The present clinical case did not strictly followed the standard protocol due to specific local conditions and clinical needs. After this first surgical experience, the Bone Level implants proved to be easy to handle. Just one more surgical bur is necessary in comparison with the surgical procedure for Straumann standard implants.
A problem was evidenced during the screwing of the healing screw: the left side implant had not an ideal primary stability due to the buccal fenestration and a micromovement occurred. Consequently, the ideal buccal position of the white stripe on the mounter was lost and this influenced the placement of the abutment.
For an oral surgeon used to perform a non submerged implant procedure and to control the conditions of periimplant soft tissues by means of bone regeneration techniques when necessary, the use of a submerged technique may seem more complicated, particularly due to the necessity of a second surgical stage. Nevertheless, the above described Bone Level implants improve the Straumann components and the availability of a submerged implant could be useful in specific clinical conditions. Furthermore, although it was not eliminated, the microgap at level of the bone was significantly reduced due to the conical adaptation of the components (Crossfit TM connection).

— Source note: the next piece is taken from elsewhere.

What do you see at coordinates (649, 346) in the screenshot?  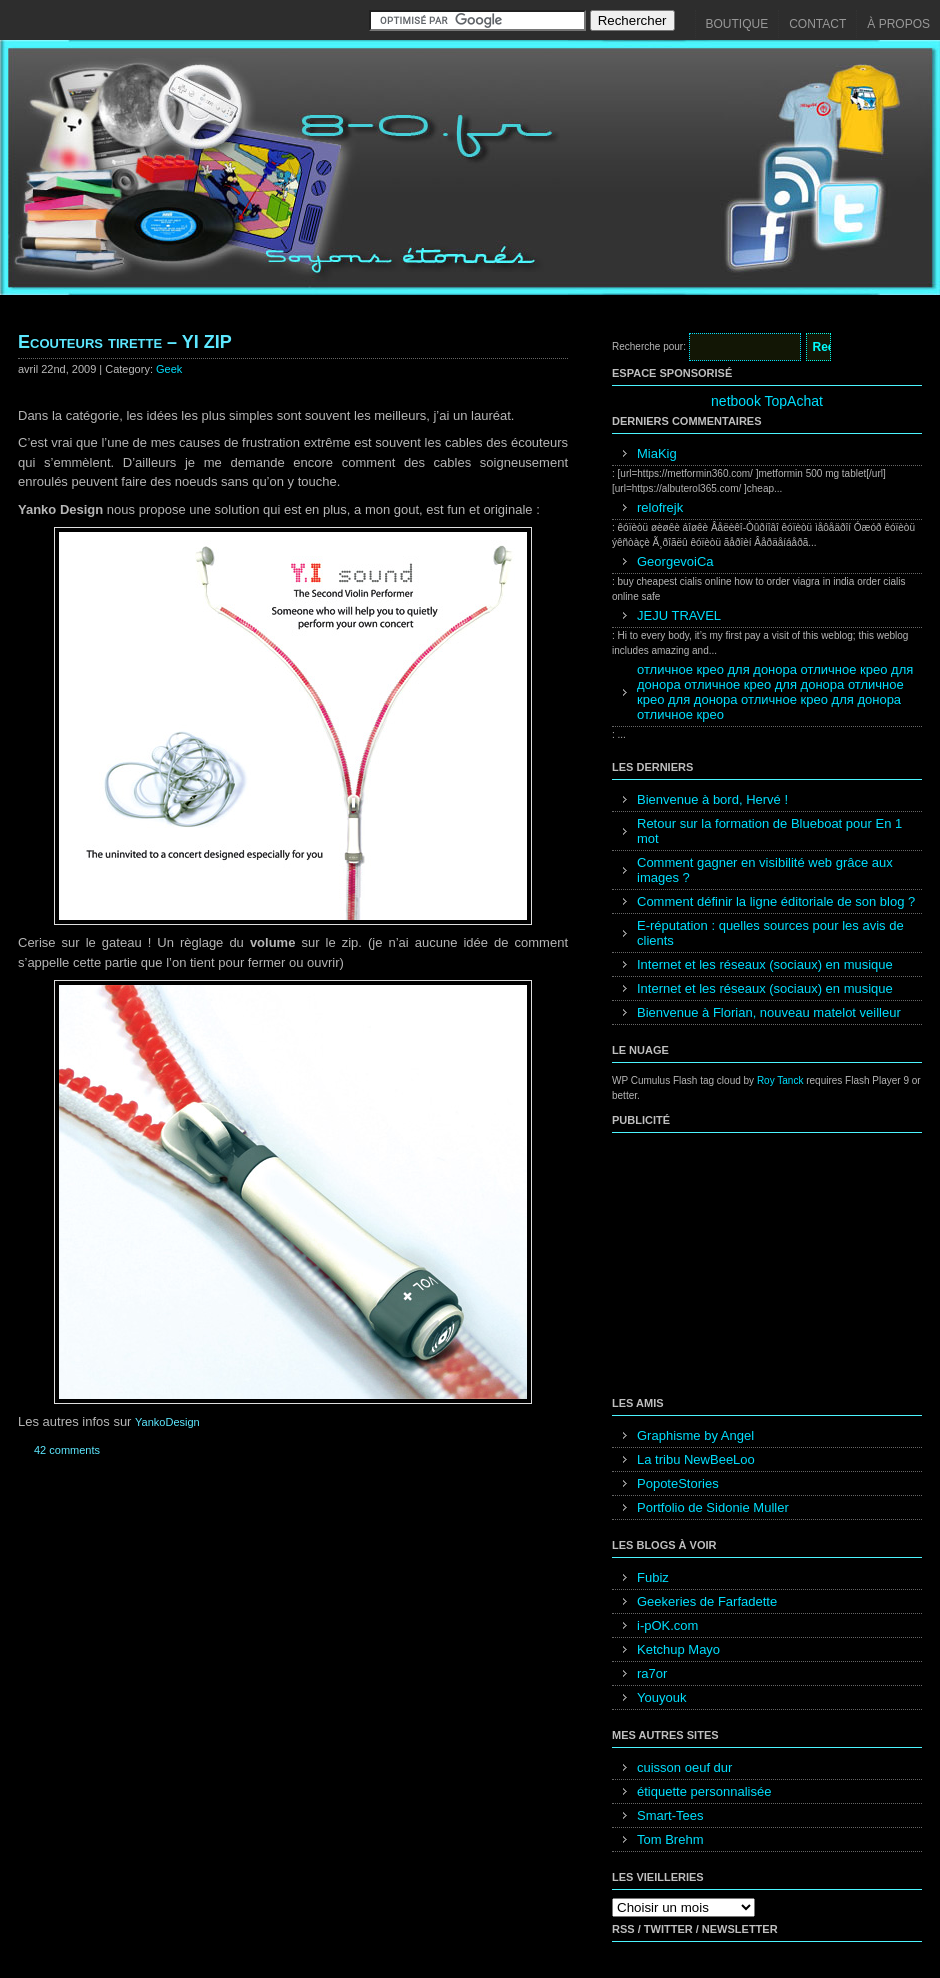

Finally, a clinical consideration: just like the “switch platform” of implants by Astra, Ankylos and 3i, the “Bone control design” by Straumann allows to reduce the cone-shaped bone resorption at the implant neck. To date, no evidence based data are available regarding the influence of such geometry on plaque retention in case of periimplantitis, due to the formation of a pocket at level of this platform.
1. Créton MA, Cune MS, Verhoeven W, Meijer GJ. Patterns of missing teeth in a population of oligodontia patients. Int J Prosthodont, 2007; 20(4):409-413.
2. Rosa M, Zachrisson BU. Integrating space closure and esthetic dentistry in patients with missing maxillary lateral incisors. J Clin Orthod, 2007; 41(9):563-573.
3. Zarone F, Sorrentino R, Vaccaro F, Russo S. Prosthetic treatment of maxillary lateral incisor agenesis with osseointegrated implants: a 24-39-month prospective clinical study. Clin Oral Impl Res, 2006; 17(1):94-101.